View on GitHub

memo

t tests

t-tests

Note

Definition

If $X_{1}, \ldots, X_{N}$ is I.I.D. sequence of $X$, the follwoing statement holds true.

\[\begin{eqnarray} \mathrm{E}(\bar{X}_{N}) &= & \mathrm{E}(X), \nonumber \\ \mathrm{Var}(\bar{X}_{N}) & = & \frac{ \mathrm{Var}(X) }{ N }, \nonumber \end{eqnarray}\]

$N$ is called sample size. The more sample size, the less sample variance.

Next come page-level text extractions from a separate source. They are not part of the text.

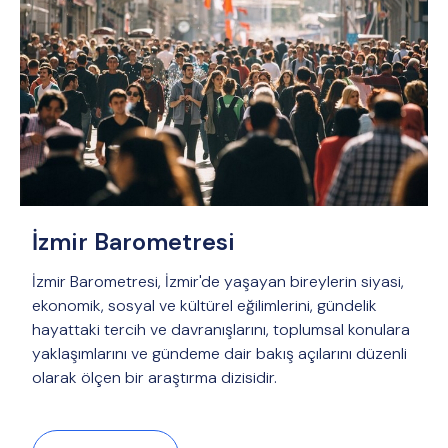
İzmir Barometresi
İzmir Barometresi, İzmir'de yaşayan bireylerin siyasi,
ekonomik, sosyal ve kültürel eğilimlerini, gündelik
hayattaki tercih ve davranışlarını, toplumsal konulara
yaklaşımlarını ve gündeme dair bakış açılarını düzenli
olarak ölçen bir araştırma dizisidir.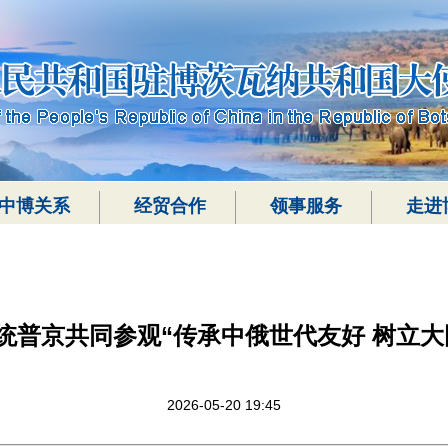
中博关系
经贸合作
领事服务
走进
统普京共同参观“传承中俄世代友好 树立大
2026-05-20 19:45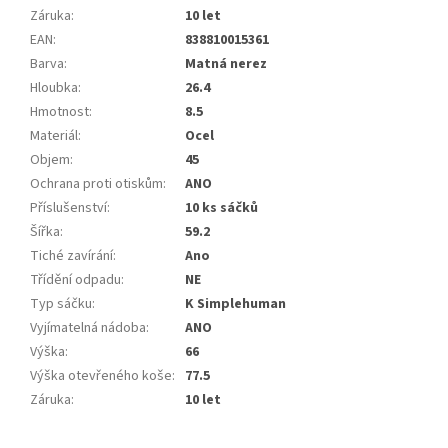
Záruka
:
10 let
EAN
:
838810015361
Barva
:
Matná nerez
Hloubka
:
26.4
Hmotnost
:
8.5
Materiál
:
Ocel
Objem
:
45
Ochrana proti otiskům
:
ANO
Příslušenství
:
10 ks sáčků
Šířka
:
59.2
Tiché zavírání
:
Ano
Třídění odpadu
:
NE
Typ sáčku
:
K Simplehuman
Vyjímatelná nádoba
:
ANO
Výška
:
66
Výška otevřeného koše
:
77.5
Záruka
:
10 let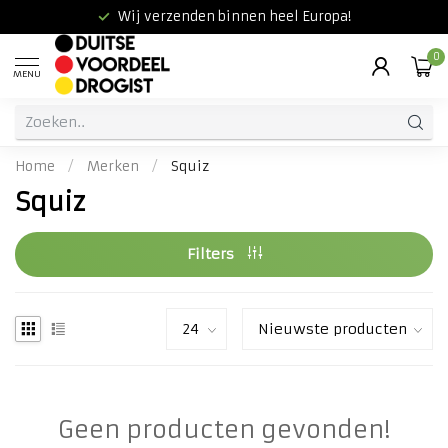
Wij verzenden binnen heel Europa!
0
MENU
Home
/
Merken
/
Squiz
Squiz
Filters
Geen producten gevonden!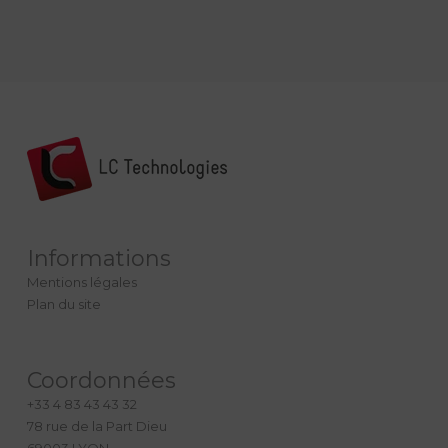
Informations
Mentions légales
Plan du site
Coordonnées
+33 4 83 43 43 32
78 rue de la Part Dieu
69003 LYON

one sample t-tests for population mean

Statistical test for mean of one normal r.v.

Example

\[\begin{eqnarray} \bar{x} & := & \bar{X}_{n}(\omega) \nonumber \\ s & := & \sqrt{V_{n}(X_{1}, \ldots, X_{n})(\omega)} \nonumber \end{eqnarray}\]

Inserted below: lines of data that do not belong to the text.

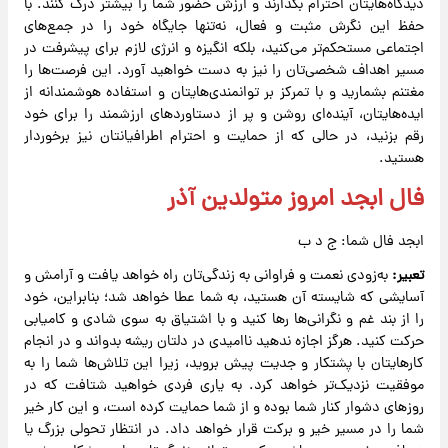
دیدگاه‌هایتان احترام بگذارند و ارزش حضور شما را بیشتر درک کنند. با
حفظ این نگرش مثبت و فعال، نه‌تنها جایگاه خود را در جمع‌های
اجتماعی مستحکم‌تر می‌کنید، بلکه انگیزه و انرژی لازم برای پیشرفت در
مسیر اهداف شخصی‌تان را نیز به دست خواهید آورد. این فرصت‌ها را
مغتنم بشمارید و با تمرکز بر توانمندی‌هایتان و استفاده هوشمندانه از
ایده‌هایتان، آینده‌ای روشن و پر از دستاوردهای ارزشمند را برای خود
رقم بزنید، در حالی که از حمایت و احترام اطرافیانتان نیز برخوردار
هستید.
فال ابجد امروز متولدین آذر
ابجد فال شما: ج د ب
تعبیر:
به‌زودی نعمت و فراوانی به زندگی‌تان راه خواهد یافت و آرامش و
آسایشی که شایسته آن هستید، به شما عطا خواهد شد؛ بنابراین، خود
را از بند غم و نگرانی‌ها رها کنید و با اشتیاق به سوی شادی و کامیابی
حرکت کنید. هرگز اجازه ندهید ناامیدی در دلتان ریشه بدواند و در انجام
کارهایتان با پشتکار و جدیت پیش بروید، زیرا این تلاش‌ها شما را به
موفقیت نزدیک‌تر خواهد کرد. به یاری فردی خواهید شتافت که در
روزهای دشوار کنار شما بوده و از شما حمایت کرده است، و این کار خیر
شما را در مسیر خیر و برکت قرار خواهد داد. در انتظار تحولی بزرگ یا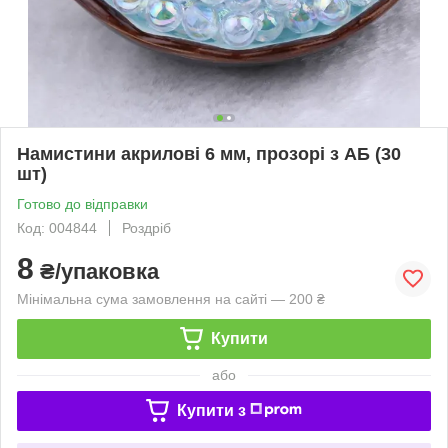
Намистини акрилові 6 мм, прозорі з АБ (30
шт)
Готово до відправки
Код: 004844
Роздріб
8
₴/упаковка
Мінімальна сума замовлення на сайті — 200 ₴
Купити
або
Купити з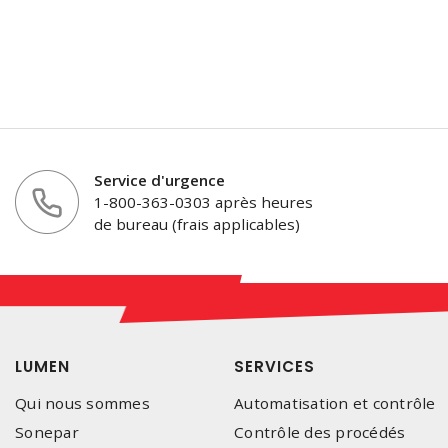
Service d'urgence
1-800-363-0303 après heures
de bureau (frais applicables)
LUMEN
SERVICES
Qui nous sommes
Automatisation et contrôle
Sonepar
Contrôle des procédés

The steps for one-sample t-test for population mean are as follows;

\[\begin{eqnarray} t & = & \frac{ \bar{x} - \mu_{0} }{ \frac{s}{\sqrt{n}} } \end{eqnarray}\]

Lemma 5

\[\sum_{i=1}^{N} (X_{i} - \bar{X}_{N}) = 0\]

proof.

Easy to check.

$\Box$

Theorem 19

Then

\[\frac{ (N - 1)V_{N}(X_{1}, \ldots, X_{N}) }{ \sigma^{2} } \sim \chi^{2}(N-1) .\]

proof.

Firstly, we have

\[\frac{ (N - 1)V_{N}(X_{1}, \ldots, X_{N}) }{ \sigma^{2} } \sim \chi^{2}(N-1) = \frac{ 1 }{ \sigma^{2} } \sum_{i=1}^{N} (X_{i} - \bar{X}_{N})^{2} .\]

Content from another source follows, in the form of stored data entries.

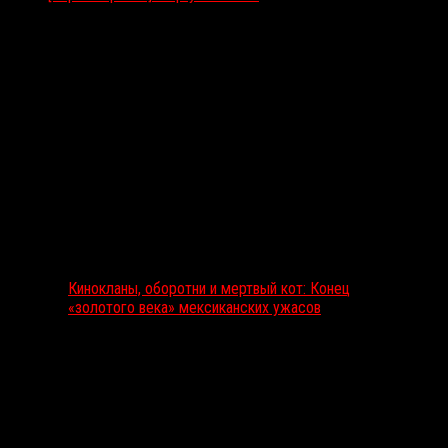
Выбор редакции
Кинокланы, оборотни и мертвый кот: Конец
«золотого века» мексиканских ужасов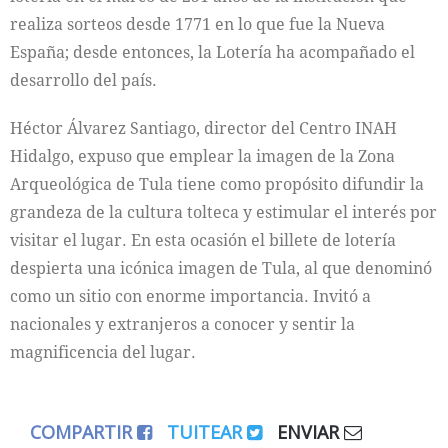
realiza sorteos desde 1771 en lo que fue la Nueva
España; desde entonces, la Lotería ha acompañado el
desarrollo del país.
Héctor Álvarez Santiago, director del Centro INAH
Hidalgo, expuso que emplear la imagen de la Zona
Arqueológica de Tula tiene como propósito difundir la
grandeza de la cultura tolteca y estimular el interés por
visitar el lugar. En esta ocasión el billete de lotería
despierta una icónica imagen de Tula, al que denominó
como un sitio con enorme importancia. Invitó a
nacionales y extranjeros a conocer y sentir la
magnificencia del lugar.
COMPARTIR
TUITEAR
ENVIAR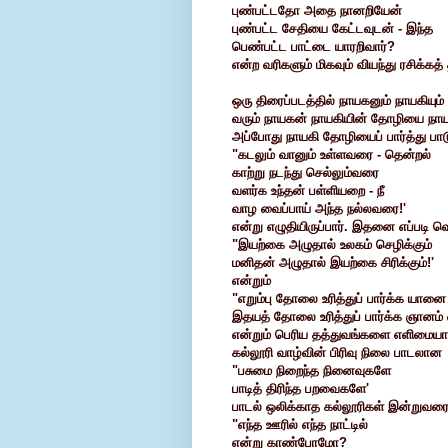
புண்பட்டதோ அதை நானறியேன்
புண்பட்ட சேதியை கேட்டவுடன் - இந்த
பெண்பட்ட பாட்டை யாரறிவார்?
என்ற வரிகளும் மிகவும் வியந்து ரசிக்கத
ஒரு திரைப்படத்தில் நாயகனும் நாயகியும
வரும் நாயகன் நாயகியின் தோழியை நாயக
அப்போது நாயகி தோழியைப் பார்த்து பாடு
"கடலும் வானும் உள்ளவரை - தென்றல்
காற்று நடந்து செல்லும்வரை
வளர்க உந்தன் பள்ளியறை - நீ
வாழ வைப்பாய் அந்த நல்லவரை!'
என்று எழுதியிருப்பார். இதனை எப்படி வெற
"இயற்கை அழுதால் உலகம் செழிக்கும்
மனிதன் அழுதால் இயற்கை சிரிக்கும்!'
என்றும்
"எறும்பு தோலை உரித்துப் பார்க்க யானை
இதயத் தோலை உரித்துப் பார்க்க ஞானம் 
என்றும் பெரிய தத்துவங்களை எளிமையா
கல்லூரி வாழ்வின் பிரிவு நிலை பாடலான
"பசுமை நிறைந்த நினைவுகளே
பாடித் திரிந்த பறவைகளே'
பாடல் ஒலிக்காத கல்லூரிகள் இன்றுவரை
"எந்த ஊரில் எந்த நாட்டில்
என்று காண்போமோ?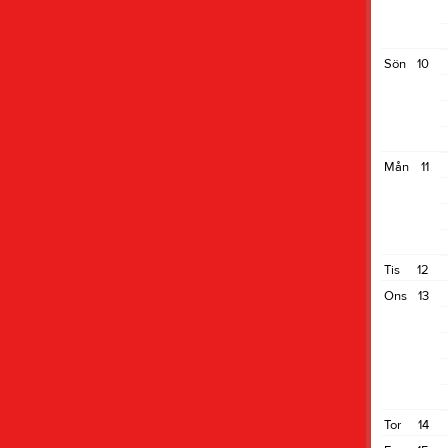
Sön
10
Mån
11
Tis
12
Ons
13
Tor
14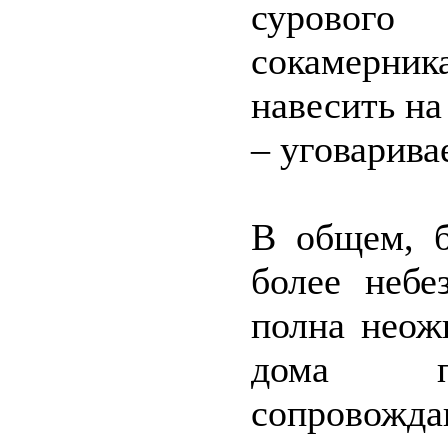
суровог
сокамерник
навесить на
– уговарив
В общем, б
более небе
полна неож
дома п
сопрово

Hence we will evaluate the distribution of the right hand. We can obvserve that

\[\begin{eqnarray} \frac{1}{\sigma^{2}} \sum_{i=1}^{N} (X_{i} - \mu)^{2} & = & \frac{1}{\sigma^{2}} \sum_{i=1}^{N} \left( (X_{i} - \bar{X}_{N}) + (\bar{X}_{N} - \mu) \right)^{2} \nonumber \\ & = & \frac{1}{\sigma^{2}} \sum_{i=1}^{N} \left( (X_{i} - \bar{X}_{N})^{2} + 2 (X_{i} - \bar{X}_{N}) (\bar{X}_{N} - \mu) + (\bar{X}_{N} - \mu)^{2} \right) \nonumber \\ & = & \frac{1}{\sigma^{2}} \sum_{i=1}^{N} (X_{i} - \bar{X}_{N})^{2} + 2 \frac{1}{\sigma^{2}} (\bar{X}_{N} - \mu) \sum_{i=1}^{N} (X_{i} - \bar{X}_{N}) + \frac{1}{\sigma^{2}} \sum_{i=1}^{N} (\bar{X}_{N} - \mu)^{2} \nonumber \\ & = & \frac{1}{\sigma^{2}} \sum_{i=1}^{N} (X_{i} - \bar{X}_{N})^{2} + \frac{1}{\sigma^{2}} \sum_{i=1}^{N} (\bar{X}_{N} - \mu)^{2} \nonumber \\ & = & \frac{(N-1)}{\sigma^{2}} V_{N}(X_{1}, \ldots, X_{N}) + \frac{N}{\sigma^{2}} (\bar{X}_{N} - \mu)^{2} \nonumber \\ & = & \frac{(N-1)}{\sigma^{2}} V_{N}(X_{1}, \ldots, X_{N}) + \left( \frac{ \bar{X}_{N} - \mu }{ \frac{ \sigma }{ \sqrt{N} } } \right)^{2} \nonumber \end{eqnarray} .\]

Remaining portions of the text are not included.